OSX is much better than Windows, isn't it? That's a common wisdom, and it seemed to be confirmed once more when I installed XGBoost on both OS. Before I deep dive, let me briefly describe XGBoost. It is a machine learning algorithm that yields great results on recent Kaggle competitions. I decided to install it on my laptops, an old PC running Windows 7, and a brand new Mac Pro running OSX. I thought the OSX installation was a no-brainer compared to the Windows one, as explained in Installing XGBoost For Anaconda on Windows.
Reality is a bit different, and the OSX installation isn't as smooth as it seems. To be accurate, the default OSX installation of XGBoost runs in single thread mode, as explained in these instructions.

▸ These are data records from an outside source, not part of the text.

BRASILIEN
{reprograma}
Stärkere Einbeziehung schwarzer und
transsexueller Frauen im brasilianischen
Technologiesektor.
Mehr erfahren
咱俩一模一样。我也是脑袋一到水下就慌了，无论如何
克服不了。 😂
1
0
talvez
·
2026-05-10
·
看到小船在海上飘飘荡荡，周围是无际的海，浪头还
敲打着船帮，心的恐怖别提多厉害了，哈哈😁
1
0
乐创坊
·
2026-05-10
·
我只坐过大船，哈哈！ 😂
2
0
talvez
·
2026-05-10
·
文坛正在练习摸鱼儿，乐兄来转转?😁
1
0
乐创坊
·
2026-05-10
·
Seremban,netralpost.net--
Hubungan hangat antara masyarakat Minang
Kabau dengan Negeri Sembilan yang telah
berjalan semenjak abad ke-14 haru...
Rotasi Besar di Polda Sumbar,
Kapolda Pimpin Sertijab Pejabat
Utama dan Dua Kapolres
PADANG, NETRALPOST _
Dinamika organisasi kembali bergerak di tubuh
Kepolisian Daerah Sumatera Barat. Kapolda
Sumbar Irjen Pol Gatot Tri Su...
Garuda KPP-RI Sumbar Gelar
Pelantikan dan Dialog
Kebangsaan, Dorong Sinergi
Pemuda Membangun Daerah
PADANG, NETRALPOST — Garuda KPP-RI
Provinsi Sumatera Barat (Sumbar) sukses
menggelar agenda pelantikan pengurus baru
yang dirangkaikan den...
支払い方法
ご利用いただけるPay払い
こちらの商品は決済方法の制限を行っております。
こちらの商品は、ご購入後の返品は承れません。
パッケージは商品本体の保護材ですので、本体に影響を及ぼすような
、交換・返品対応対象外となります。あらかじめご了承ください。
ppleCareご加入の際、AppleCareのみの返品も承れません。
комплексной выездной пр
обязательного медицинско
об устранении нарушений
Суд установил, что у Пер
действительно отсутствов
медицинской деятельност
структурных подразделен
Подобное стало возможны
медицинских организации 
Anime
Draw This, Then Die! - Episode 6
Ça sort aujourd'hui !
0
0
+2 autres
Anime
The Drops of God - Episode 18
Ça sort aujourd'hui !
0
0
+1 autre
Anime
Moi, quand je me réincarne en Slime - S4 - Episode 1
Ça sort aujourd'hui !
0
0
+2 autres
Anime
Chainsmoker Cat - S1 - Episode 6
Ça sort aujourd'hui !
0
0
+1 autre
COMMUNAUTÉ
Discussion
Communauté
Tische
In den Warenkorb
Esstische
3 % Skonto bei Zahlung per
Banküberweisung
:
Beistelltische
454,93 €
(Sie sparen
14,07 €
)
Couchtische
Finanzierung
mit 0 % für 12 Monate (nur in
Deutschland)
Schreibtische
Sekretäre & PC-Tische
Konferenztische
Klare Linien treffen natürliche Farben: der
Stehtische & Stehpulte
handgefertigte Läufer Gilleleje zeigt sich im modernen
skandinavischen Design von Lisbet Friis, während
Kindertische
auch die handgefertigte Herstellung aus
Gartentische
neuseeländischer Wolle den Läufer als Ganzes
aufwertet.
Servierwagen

Why is this a problem? Because XGBoost is a machine learning algorithm, and running it may be time consuming. I decided to install it on my computers to give it a try. I am currently working on a dataset with about 100k rows (samples) only, and tuning XGBoost on my old Windows laptop (a Lenovo W520) takes about 2 hours. What surprised me is that it takes 7 hours on my brand new Macbook Pro! It is a bit weird, given they both have Intel i7 quad core cpus, and given that the Mac clock speed is higher. Add to this the premium price of the Mac, and you get me really surprised.
I further observed that other cpu intensive tasks are faster on the Mac Book Pro. Something is definitely wrong, but the culprit is easy to spot: it is all about XGBoost being single threaded on OSX.
Before I explain how to enable multi threading for XGBoost, let me point you to this excellent Complete Guide to Parameter Tuning in XGBoost (with codes in Python). I found it useful as I started using XGBoost. And I assume that you could be interested if you read this far
Back to XGBoost, the installation instructions do explain how to get the mutli-threaded version of XGBoost. unfortunately they did not work for me. The following is what worked for me. i am sharing in case it helps others. I had to perform the following step:
- Get Homebrew if it is not installed yet. Indeed, this is a very useful open source installer for OSX. Instaling it is straightforward, open a terminal, then paste and execute the instruction available on Homebrew home page. I reproduce it here for convenience:
/usr/bin/ruby -e "$(curl -fsSL https://raw.githubusercontent.com/Homebrew/install/master/install)"
- Get gcc with open mp. Just paste and execute the following command in your terminal, once Homebrew installation is completed.
This automatically downloads and builds gcc. It can take a while, it took about 30 minutes for me. Be patient.
brew install gcc --without-multilib
- Get XGBoost. Go to where you want in your filesystem, say <directoy>. Then type the git clone command and execute it:
This downloads the XGBoost code into a new directory named xgboost.
git clone --recursive https://github.com/dmlc/xgboost
- Next step is to build XGBoost. By default, the build process will use the default compilers, cc and c++, which do not support the open mp option used for XGBoost multi-threading. We need to tell the system to use the compiler we just installed. That's the step that was missing from the installation instructions on XGBoost site.
There are various ways to do it, here is the one I used.
- Go to where we downloaded XGBoost
- Then open make/config.mk and uncomment these two lines
export CC = gcc
export CXX = g++
- Depending on you g++ installaiton you may need to change the above two lines into:
export CC = gcc-6
export CXX = g++-6
- We then build with the following commands.
cp make/config.mk .
- Once the build is finished, we can use XGBoost with its command line. I am using Python, hence I performed this final step. You may need to enter the admin password to execute it.
cd python-package; sudo python setup.py install
This concludes the installation.
I tested it with My Anaconda distribution with Python 3.5. It worked fine, and I could run XGBoost. The speedup thanks to multi threading is noticeable, and my Mac Book Pro is now faster than my old PC.
Updated on July 16, 2016. Makefile changed in xgboost, making it easier to use gcc.
Updated on Jan 4, 2017. Upated the gcc and g++ declarations in makefile. The original way didn't worked on some g++ installations. Thanks to Brandon Mitchell who spot the issue.